Actually when I go deeper, I realize that it maps StringType to "TEXT" which is not recognized by Oracle (should be "VARCHAR" instead). The code is following from jdbc.scala which may be found at GitHub:

def schemaString(df: DataFrame, url: String): String = {
      val sb = new StringBuilder()
      val dialect = JdbcDialects.get(url)
      df.schema.fields foreach { field => {
        val name = field.name
        val typ: String =
          dialect.getJDBCType(field.dataType).map(_.databaseTypeDefinition).getOrElse(
          field.dataType match {
            case IntegerType => "INTEGER"
            case LongType => "BIGINT"
            case DoubleType => "DOUBLE PRECISION"
            case FloatType => "REAL"
            case ShortType => "INTEGER"
            case ByteType => "BYTE"
            case BooleanType => "BIT(1)"
            case StringType => "TEXT"
            case BinaryType => "BLOB"
            case TimestampType => "TIMESTAMP"
            case DateType => "DATE"
            case DecimalType.Unlimited => "DECIMAL(40,20)"
            case _ => throw new IllegalArgumentException(s"Don't know how to save $field to JDBC")
          })
        val nullable = if (field.nullable) "" else "NOT NULL"
        sb.append(s", $name $typ $nullable")
      }}
      if (sb.length < 2) "" else sb.substring(2)
    }

So the question is am I mistaken somewhere or SparkSQL does not support Oracle and should I install a plug-in to use SparkSQL with Oracle?

My simple main is:

val conf = new SparkConf().setAppName("Parser").setMaster("local[*]")
val sc = new SparkContext(conf)
val sqlContext = new SQLContext(sc)



val reader = sqlContext.read
val frame = reader.jdbc(url,"STUDENTS",connectionprop)

frame.printSchema()
frame.show()


val row = Row("3","4")


val struct =
  StructType(
    StructField("ONE", StringType, true) ::
      StructField("TWO", StringType, true) :: Nil)

val arr = Array(row)
val rddRow = sc.parallelize(arr)
val dframe = sqlContext.createDataFrame(rddRow,struct
)
dframe.printSchema()
dframe.show()

dframe.write.jdbc(url,"STUDENTS",connectionprop)
like image 931
Tolun Tosun Avatar asked Jul 08 '15 08:07

Tolun Tosun


1 Answers

Actual answer - it's not possible to write back to Oracle using existing DataFrame.write.jdbc() implementation in 1.4.0 But if you don't mind to upgrade to Spark 1.5 there is a little bit hackish way to do it.
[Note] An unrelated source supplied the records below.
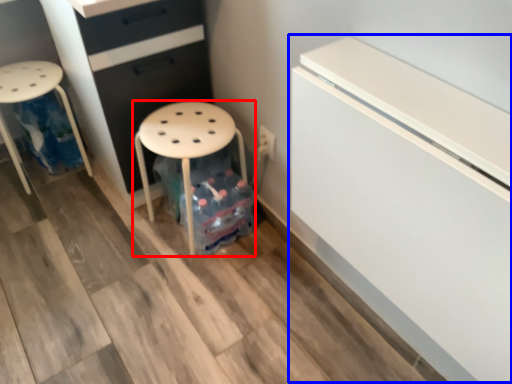 Question: Which object is further to the camera taking this photo, stool (highlighted by a red box) or fridge (highlighted by a blue box)?

Choices:
 (A) stool
 (B) fridge

Answer: (A) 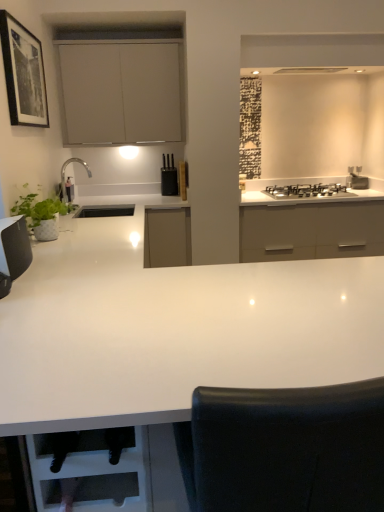 Image resolution: width=384 pixels, height=512 pixels. Describe the element at coordinates (307, 191) in the screenshot. I see `black glass gas stove at upper right` at that location.

This screenshot has height=512, width=384. What do you see at coordinates (121, 92) in the screenshot?
I see `matte white cabinet at upper center` at bounding box center [121, 92].

What do you see at coordinates (23, 74) in the screenshot? I see `black matte picture frame at upper left` at bounding box center [23, 74].

What is the approximate height of black matte knife block at upper center?

black matte knife block at upper center is 14.24 inches tall.

Where is `black matte knife block at upper center`? black matte knife block at upper center is located at coordinates [169, 177].

Where is `black glass gas stove at upper right`? black glass gas stove at upper right is located at coordinates (307, 191).

This screenshot has width=384, height=512. I want to click on gas stove on the right of the white glossy countertop at center, so click(x=307, y=191).

Can you tell me how much white glossy countertop at center and black glass gas stove at upper right differ in facing direction?

There is a 90.2-degree angle between the facing directions of white glossy countertop at center and black glass gas stove at upper right.

From the image's perspective, which one is positioned lower, white glossy countertop at center or black glass gas stove at upper right?

white glossy countertop at center.

Based on their positions, is white glossy countertop at center located to the left or right of black glass gas stove at upper right?

white glossy countertop at center is positioned on black glass gas stove at upper right's left side.

Considering the relative sizes of satin silver stove at upper right and green matte plant at left in the image provided, is satin silver stove at upper right shorter than green matte plant at left?

Yes, satin silver stove at upper right is shorter than green matte plant at left.

From the image's perspective, is satin silver stove at upper right below green matte plant at left?

No.

Considering the relative sizes of satin silver stove at upper right and green matte plant at left in the image provided, is satin silver stove at upper right bigger than green matte plant at left?

No.

Can you tell me how much satin silver stove at upper right and green matte plant at left differ in facing direction?

satin silver stove at upper right and green matte plant at left are facing 89.2 degrees away from each other.

Looking at the image, does satin silver stove at upper right seem bigger or smaller compared to black matte knife block at upper center?

Considering their sizes, satin silver stove at upper right takes up less space than black matte knife block at upper center.

Is satin silver stove at upper right facing away from black matte knife block at upper center?

satin silver stove at upper right is not turned away from black matte knife block at upper center.

From the image's perspective, between satin silver stove at upper right and black matte knife block at upper center, which one is located above?

black matte knife block at upper center is shown above in the image.

Between white glossy countertop at center and matte white cabinet at upper center, which one is positioned behind?

matte white cabinet at upper center is more distant.

Does white glossy countertop at center have a greater width compared to matte white cabinet at upper center?

Yes, white glossy countertop at center is wider than matte white cabinet at upper center.

Which is further, (166, 291) or (88, 42)?

Positioned behind is point (88, 42).

Is black matte knife block at upper center facing towards matte white cabinet at upper center?

No, black matte knife block at upper center is not oriented towards matte white cabinet at upper center.

How different are the orientations of black matte knife block at upper center and matte white cabinet at upper center in degrees?

There is a 0.148-degree angle between the facing directions of black matte knife block at upper center and matte white cabinet at upper center.

Is black matte knife block at upper center inside the boundaries of matte white cabinet at upper center, or outside?

The correct answer is: outside.

From a real-world perspective, between black matte knife block at upper center and matte white cabinet at upper center, who is vertically lower?

black matte knife block at upper center.

Based on their positions, is black glass gas stove at upper right located to the left or right of satin silver stove at upper right?

black glass gas stove at upper right is to the left of satin silver stove at upper right.

From the image's perspective, would you say black glass gas stove at upper right is shown under satin silver stove at upper right?

Correct, black glass gas stove at upper right appears lower than satin silver stove at upper right in the image.

How different are the orientations of black glass gas stove at upper right and satin silver stove at upper right in degrees?

The facing directions of black glass gas stove at upper right and satin silver stove at upper right are 1.26 degrees apart.

Which is more to the right, black matte picture frame at upper left or black glass gas stove at upper right?

black glass gas stove at upper right.

Does black matte picture frame at upper left have a greater height compared to black glass gas stove at upper right?

Indeed, black matte picture frame at upper left has a greater height compared to black glass gas stove at upper right.

Is black matte picture frame at upper left far away from black glass gas stove at upper right?

Absolutely, black matte picture frame at upper left is distant from black glass gas stove at upper right.

You are a GUI agent. You are given a task and a screenshot of the screen. Output one action in this format:
    pyautogui.click(x=<x>, y=<y>)
    Task: Click on the countertop on the left of the black glass gas stove at upper right
    This screenshot has height=512, width=384.
    Given the screenshot: What is the action you would take?
    pyautogui.click(x=173, y=330)

Locate an element on the screen. The image size is (384, 512). appliance on the right side of green matte plant at left is located at coordinates click(x=356, y=178).

Looking at the image, which one is located closer to black glass gas stove at upper right, satin silver stove at upper right or white glossy countertop at center?

satin silver stove at upper right lies closer to black glass gas stove at upper right than the other object.

Considering their positions, is matte white cabinet at upper center positioned closer to green matte plant at left than black glass gas stove at upper right?

matte white cabinet at upper center lies closer to green matte plant at left than the other object.

Looking at the image, which one is located further to green matte plant at left, black matte knife block at upper center or white glossy countertop at center?

black matte knife block at upper center is positioned further to the anchor green matte plant at left.

Estimate the real-world distances between objects in this image. Which object is further from white glossy countertop at center, black matte picture frame at upper left or green matte plant at left?

black matte picture frame at upper left is further to white glossy countertop at center.

Considering their positions, is black matte knife block at upper center positioned further to white glossy countertop at center than satin silver stove at upper right?

The object further to white glossy countertop at center is satin silver stove at upper right.

When comparing their distances from satin silver stove at upper right, does green matte plant at left or black glass gas stove at upper right seem further?

The object further to satin silver stove at upper right is green matte plant at left.

From the image, which object appears to be farther from satin silver stove at upper right, white glossy countertop at center or black matte knife block at upper center?

white glossy countertop at center.

Looking at the image, which one is located further to black matte knife block at upper center, matte white cabinet at upper center or green matte plant at left?

green matte plant at left lies further to black matte knife block at upper center than the other object.

Image resolution: width=384 pixels, height=512 pixels. Identify the location of plant between black matte picture frame at upper left and black glass gas stove at upper right. (39, 208).

At what (x,y) coordinates should I click in order to perform the action: click on kitchen appliance between black matte picture frame at upper left and satin silver stove at upper right from left to right. Please return your answer as a coordinate pair (x, y). Looking at the image, I should click on (169, 177).

Where is `cabinetry between green matte plant at left and black glass gas stove at upper right from left to right`? cabinetry between green matte plant at left and black glass gas stove at upper right from left to right is located at coordinates (121, 92).

At what (x,y) coordinates should I click in order to perform the action: click on cabinetry between green matte plant at left and satin silver stove at upper right. Please return your answer as a coordinate pair (x, y). The height and width of the screenshot is (512, 384). Looking at the image, I should click on (121, 92). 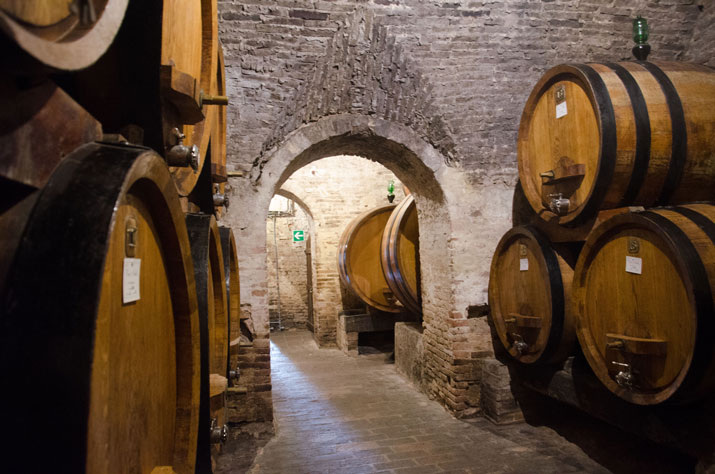 Find the location of a particular element. brick wall is located at coordinates (246, 14), (495, 45), (455, 376). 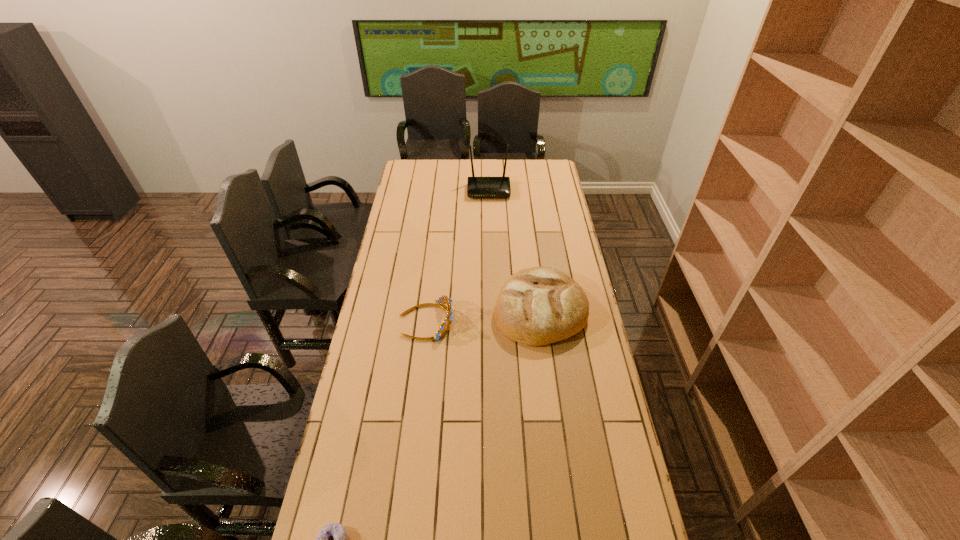 At what (x,y) coordinates should I click in order to perform the action: click on free space at the left edge of the desktop. Please return your answer as a coordinate pair (x, y). This screenshot has width=960, height=540. Looking at the image, I should click on (372, 530).

Find the location of a particular element. The image size is (960, 540). vacant space at the right edge of the desktop is located at coordinates (546, 243).

This screenshot has width=960, height=540. Identify the location of free area in between the bread and the second object from left to right. (483, 315).

Image resolution: width=960 pixels, height=540 pixels. What are the coordinates of `vacant space that's between the router and the second object from left to right` in the screenshot? It's located at (458, 256).

The height and width of the screenshot is (540, 960). In order to click on the third closest object relative to the tiara in this screenshot , I will do (x=477, y=187).

Identify which object is the closest to the tiara. Please provide its 2D coordinates. Your answer should be formatted as a tuple, i.e. [(x, y)], where the tuple contains the x and y coordinates of a point satisfying the conditions above.

[(536, 306)]

Identify the location of vacant space that satisfies the following two spatial constraints: 1. on the front-facing side of the farthest object; 2. on the right side of the bread. The height and width of the screenshot is (540, 960). (492, 309). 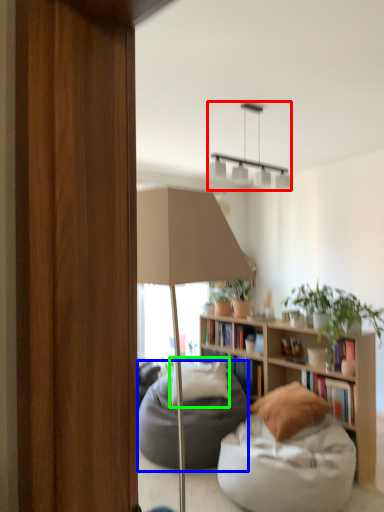 Question: Estimate the real-world distances between objects in this image. Which object is farther from lamp (highlighted by a red box), bean bag chair (highlighted by a blue box) or pillow (highlighted by a green box)?

Choices:
 (A) bean bag chair
 (B) pillow

Answer: (A) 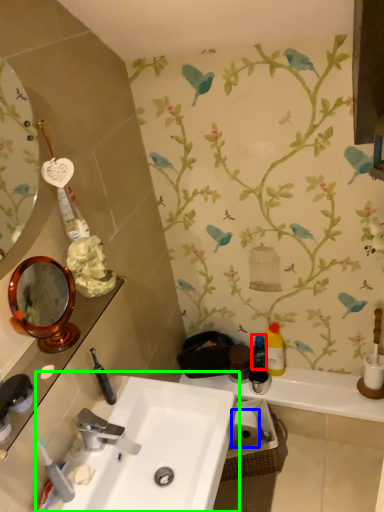 Question: Estimate the real-world distances between objects in this image. Which object is closer to mouthwash (highlighted by a red box), toilet paper (highlighted by a blue box) or sink (highlighted by a green box)?

Choices:
 (A) toilet paper
 (B) sink

Answer: (A) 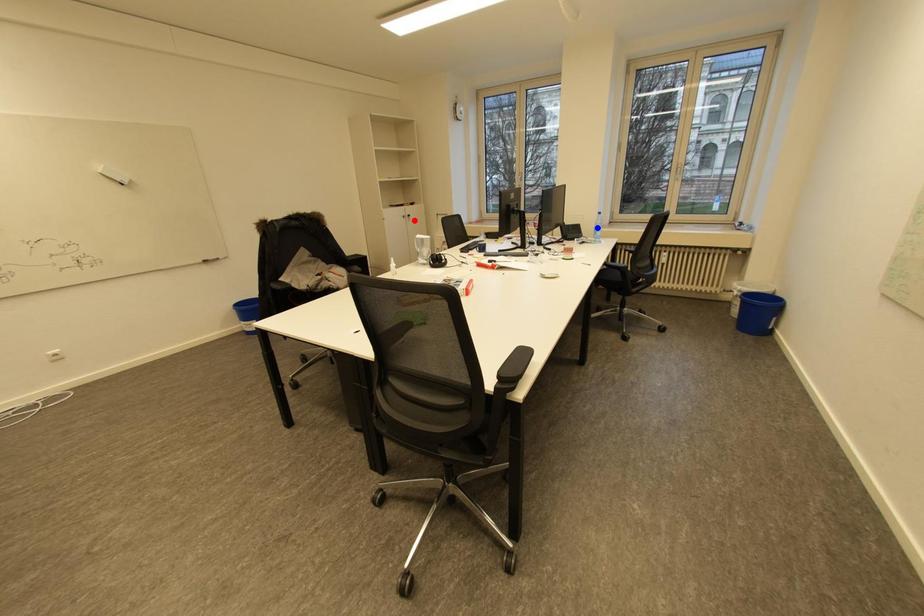 Question: Two points are marked on the image. Which point is closer to the camera?

Choices:
 (A) Blue point is closer.
 (B) Red point is closer.

Answer: (B) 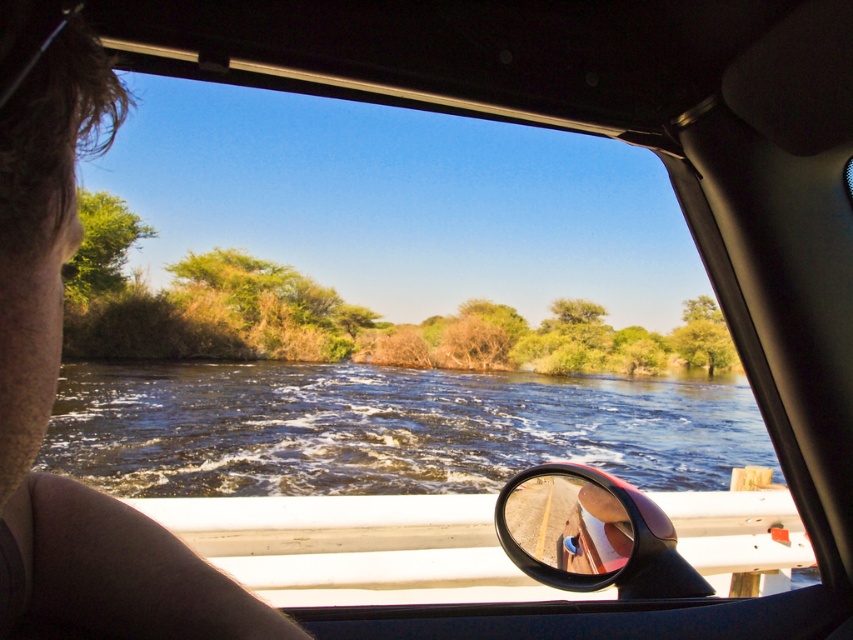 Based on the photo, does brown hair at upper left appear under glossy plastic side mirror at lower center?

No.

Who is more forward, (33, 202) or (601, 540)?

Point (33, 202) is more forward.

The image size is (853, 640). I want to click on brown hair at upper left, so (x=53, y=394).

Between brown water at center and brown hair at upper left, which one has more height?

With more height is brown water at center.

Who is more distant from viewer, (68, 420) or (229, 630)?

Point (68, 420)

Find the location of `brown water at center`. brown water at center is located at coordinates (386, 428).

Who is positioned more to the left, brown water at center or glossy plastic side mirror at lower center?

brown water at center

In the scene shown: Between brown water at center and glossy plastic side mirror at lower center, which one is positioned higher?

glossy plastic side mirror at lower center is higher up.

Between point (300, 448) and point (585, 502), which one is positioned in front?

Point (585, 502) is in front.

Locate an element on the screen. brown water at center is located at coordinates (386, 428). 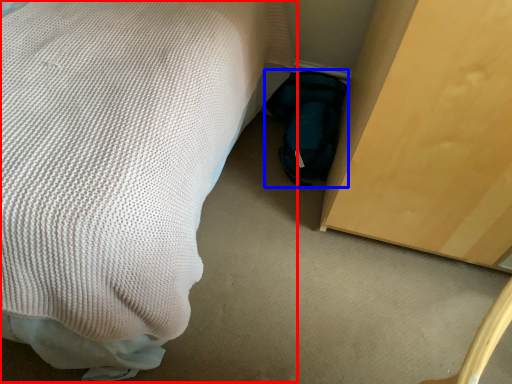 Question: Which object appears closest to the camera in this image, bed (highlighted by a red box) or bag (highlighted by a blue box)?

Choices:
 (A) bed
 (B) bag

Answer: (A) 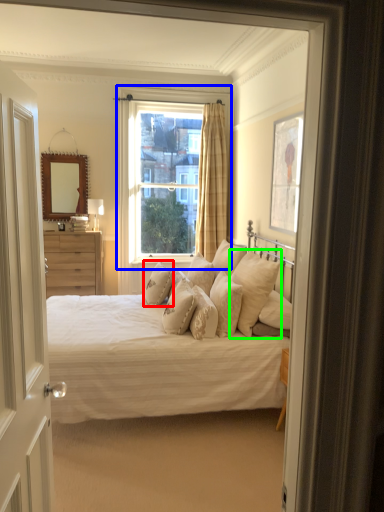 Question: Estimate the real-world distances between objects in this image. Which object is farther from pillow (highlighted by a red box), window (highlighted by a blue box) or pillow (highlighted by a green box)?

Choices:
 (A) window
 (B) pillow

Answer: (A) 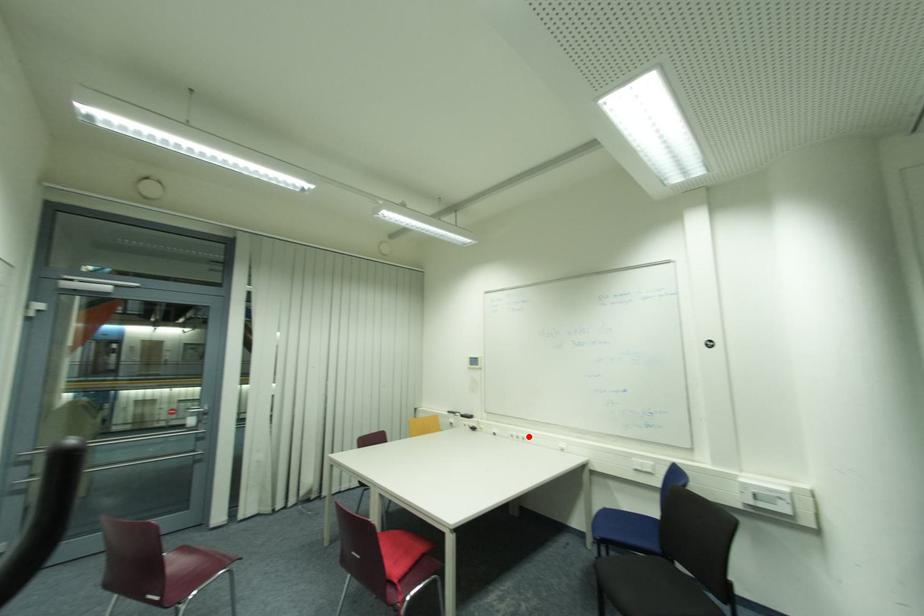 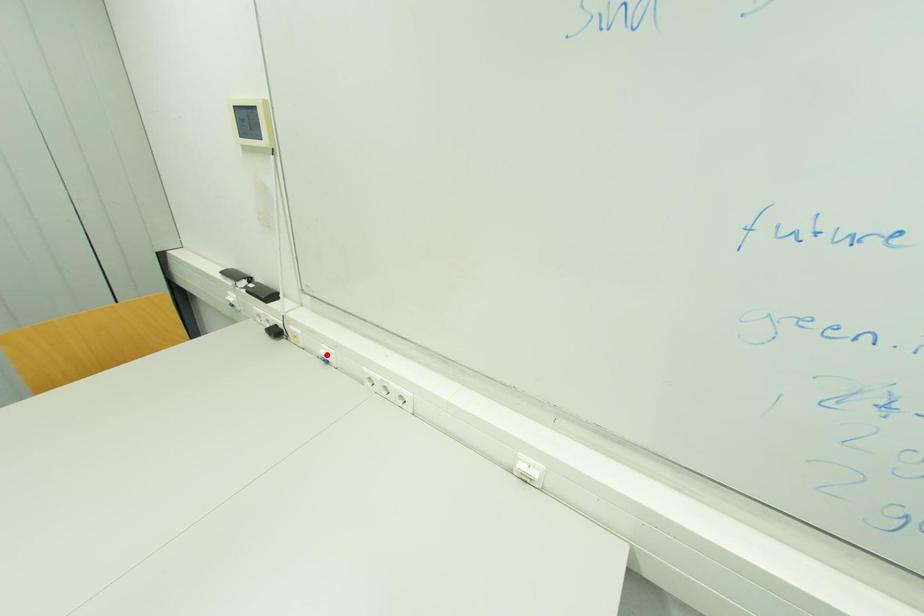 Looking at this image, I am providing you with two images of the same scene from different viewpoints. A red point is marked on the first image and another point is marked on the second image. Are the points marked in image1 and image2 representing the same 3D position?

No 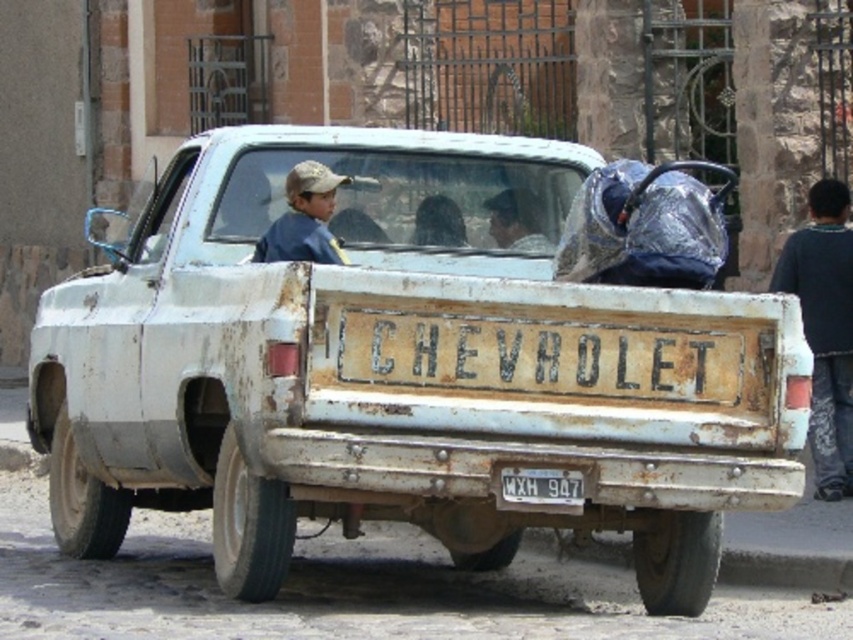 Question: Does rusty white truck at center appear on the left side of dark blue fabric at center?

Choices:
 (A) no
 (B) yes

Answer: (B)

Question: Does dark blue fabric at center have a smaller size compared to white matte license plate at center?

Choices:
 (A) no
 (B) yes

Answer: (A)

Question: Which point is closer to the camera taking this photo?

Choices:
 (A) (201, 157)
 (B) (506, 488)

Answer: (B)

Question: Estimate the real-world distances between objects in this image. Which object is closer to the dark blue fabric at center?

Choices:
 (A) dark blue fabric at right
 (B) white matte license plate at center

Answer: (B)

Question: Which point appears farthest from the camera in this image?

Choices:
 (A) (299, 467)
 (B) (833, 307)
 (C) (486, 204)
 (D) (500, 484)

Answer: (B)

Question: Considering the relative positions of dark blue fabric at center and white matte license plate at center in the image provided, where is dark blue fabric at center located with respect to white matte license plate at center?

Choices:
 (A) right
 (B) left

Answer: (B) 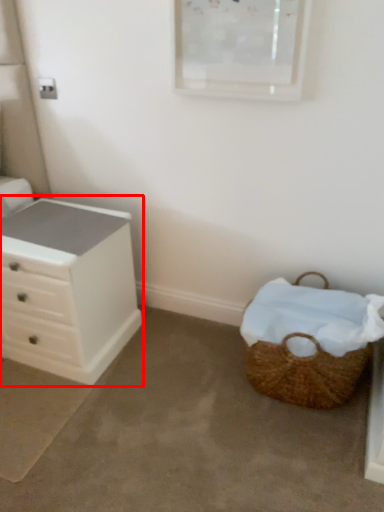 Question: Where is chest of drawers (annotated by the red box) located in relation to picnic basket in the image?

Choices:
 (A) left
 (B) right

Answer: (A) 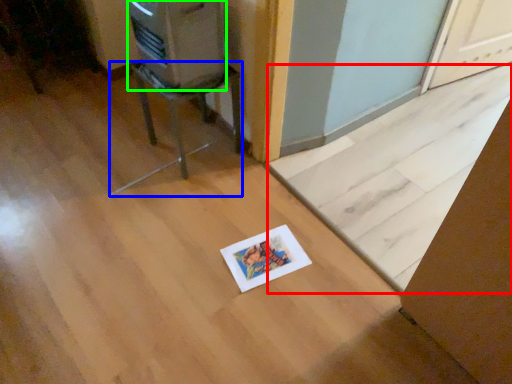 Question: Which object is positioned farthest from doormat (highlighted by a red box)? Select from furniture (highlighted by a blue box) and appliance (highlighted by a green box).

Choices:
 (A) furniture
 (B) appliance

Answer: (B)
As described here there are two problems:

easy one - spark way to check table existence is not compatible with oracle

SELECT 1 FROM $table LIMIT 1

that can be easily avoided by direct save table utility method

org.apache.spark.sql.execution.datasources.jdbc.JdbcUtils.saveTable(df, url, table, props)

and hard one (as you've properly guessed) - there is no Oracle specific data type dialect available out of the box. Adopted from the same article solution:

import org.apache.spark.sql.jdbc.{JdbcDialects, JdbcType, JdbcDialect}
import org.apache.spark.sql.types._

  val OracleDialect = new JdbcDialect {
    override def canHandle(url: String): Boolean = url.startsWith("jdbc:oracle") || url.contains("oracle")

    override def getJDBCType(dt: DataType): Option[JdbcType] = dt match {
      case StringType => Some(JdbcType("VARCHAR2(255)", java.sql.Types.VARCHAR))
      case BooleanType => Some(JdbcType("NUMBER(1)", java.sql.Types.NUMERIC))
      case IntegerType => Some(JdbcType("NUMBER(10)", java.sql.Types.NUMERIC))
      case LongType => Some(JdbcType("NUMBER(19)", java.sql.Types.NUMERIC))
      case DoubleType => Some(JdbcType("NUMBER(19,4)", java.sql.Types.NUMERIC))
      case FloatType => Some(JdbcType("NUMBER(19,4)", java.sql.Types.NUMERIC))
      case ShortType => Some(JdbcType("NUMBER(5)", java.sql.Types.NUMERIC))
      case ByteType => Some(JdbcType("NUMBER(3)", java.sql.Types.NUMERIC))
      case BinaryType => Some(JdbcType("BLOB", java.sql.Types.BLOB))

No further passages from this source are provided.